Thursday 26 February 2009

Taxpayers starve as Goodwin eats caviar

Well, it’s not that far off the truth.

So let me just get this straight.

After tax, Greed is Goodwin will take home about £33,000 every month.

However, if RBS had been allowed to collapse he would receive just (I say ‘just’ though it’s a lot more than I and most others will ever get) £20,000 per year from his pension.

So... RBS has so far received more than £45 billion in public funds, which means the bank is 70-per cent owned by the taxpayer. Without such a bail-out, the bank would have collapsed, and all pensions would have been transferred to the Pension Protection Fund (PPF).

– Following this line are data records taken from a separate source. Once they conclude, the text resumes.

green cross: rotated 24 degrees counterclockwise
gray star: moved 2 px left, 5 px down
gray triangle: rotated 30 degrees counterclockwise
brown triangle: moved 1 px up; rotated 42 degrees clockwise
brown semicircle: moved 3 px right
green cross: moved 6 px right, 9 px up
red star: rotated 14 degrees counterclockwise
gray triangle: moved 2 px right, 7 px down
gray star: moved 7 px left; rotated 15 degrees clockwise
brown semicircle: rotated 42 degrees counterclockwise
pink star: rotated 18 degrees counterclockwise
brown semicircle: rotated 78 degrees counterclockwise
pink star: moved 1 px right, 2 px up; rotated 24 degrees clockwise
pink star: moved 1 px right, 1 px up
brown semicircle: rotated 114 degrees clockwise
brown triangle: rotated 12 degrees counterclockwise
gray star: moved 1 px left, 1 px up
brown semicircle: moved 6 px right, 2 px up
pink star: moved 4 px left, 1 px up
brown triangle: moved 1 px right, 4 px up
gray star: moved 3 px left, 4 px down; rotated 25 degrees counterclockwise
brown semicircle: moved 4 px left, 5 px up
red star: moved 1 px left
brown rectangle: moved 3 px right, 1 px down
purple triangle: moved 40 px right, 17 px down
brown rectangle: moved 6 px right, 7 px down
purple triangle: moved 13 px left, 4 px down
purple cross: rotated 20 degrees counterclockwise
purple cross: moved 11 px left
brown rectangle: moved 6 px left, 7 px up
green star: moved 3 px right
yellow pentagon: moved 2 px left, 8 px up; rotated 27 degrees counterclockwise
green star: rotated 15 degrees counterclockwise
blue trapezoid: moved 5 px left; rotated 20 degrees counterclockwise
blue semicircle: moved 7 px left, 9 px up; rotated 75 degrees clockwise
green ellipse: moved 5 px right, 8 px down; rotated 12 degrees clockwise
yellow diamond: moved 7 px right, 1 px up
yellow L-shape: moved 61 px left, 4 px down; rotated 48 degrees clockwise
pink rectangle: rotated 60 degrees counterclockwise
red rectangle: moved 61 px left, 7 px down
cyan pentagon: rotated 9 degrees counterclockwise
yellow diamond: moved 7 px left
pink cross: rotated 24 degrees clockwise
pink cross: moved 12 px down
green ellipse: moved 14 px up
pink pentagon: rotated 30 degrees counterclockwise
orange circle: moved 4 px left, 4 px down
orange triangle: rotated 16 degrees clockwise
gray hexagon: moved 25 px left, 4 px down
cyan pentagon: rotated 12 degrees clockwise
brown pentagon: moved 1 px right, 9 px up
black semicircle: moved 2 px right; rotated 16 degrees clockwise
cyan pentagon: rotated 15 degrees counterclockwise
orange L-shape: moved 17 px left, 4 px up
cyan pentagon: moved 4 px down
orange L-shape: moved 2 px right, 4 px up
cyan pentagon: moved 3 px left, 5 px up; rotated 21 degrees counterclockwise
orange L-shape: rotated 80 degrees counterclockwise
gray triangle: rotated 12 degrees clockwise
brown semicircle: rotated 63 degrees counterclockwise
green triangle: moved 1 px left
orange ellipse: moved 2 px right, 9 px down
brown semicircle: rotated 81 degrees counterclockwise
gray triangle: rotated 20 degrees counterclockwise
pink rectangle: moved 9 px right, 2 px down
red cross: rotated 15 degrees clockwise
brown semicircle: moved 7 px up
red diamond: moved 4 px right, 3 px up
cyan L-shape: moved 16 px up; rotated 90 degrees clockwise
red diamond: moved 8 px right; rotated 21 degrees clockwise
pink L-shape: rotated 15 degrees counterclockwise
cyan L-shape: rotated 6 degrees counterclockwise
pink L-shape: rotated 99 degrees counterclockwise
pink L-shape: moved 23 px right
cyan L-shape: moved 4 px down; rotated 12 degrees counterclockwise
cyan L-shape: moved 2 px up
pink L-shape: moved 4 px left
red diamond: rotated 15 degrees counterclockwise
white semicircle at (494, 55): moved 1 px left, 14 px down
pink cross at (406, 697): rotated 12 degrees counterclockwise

The PPF guarantees 100 per cent of final-salary pensions in payment, and 90 per cent of those yet to be paid, up to a maximum of £28,000 per year. As this amount gets lower if a member retires before 65, a member retiring at 50 would be able to receive a maximum of £21,952 per year.

Dr Ros Altmann, an independent policy adviser, told The Times: ‘Sir Fred Goodwin should be treated like any other member of a pension scheme whose company has gone bust – he should be transferred to the PPF. There is absolutely no social justice or rationale behind taxpayers propping up banks to ensure that chief execs get paid such obscene pensions.’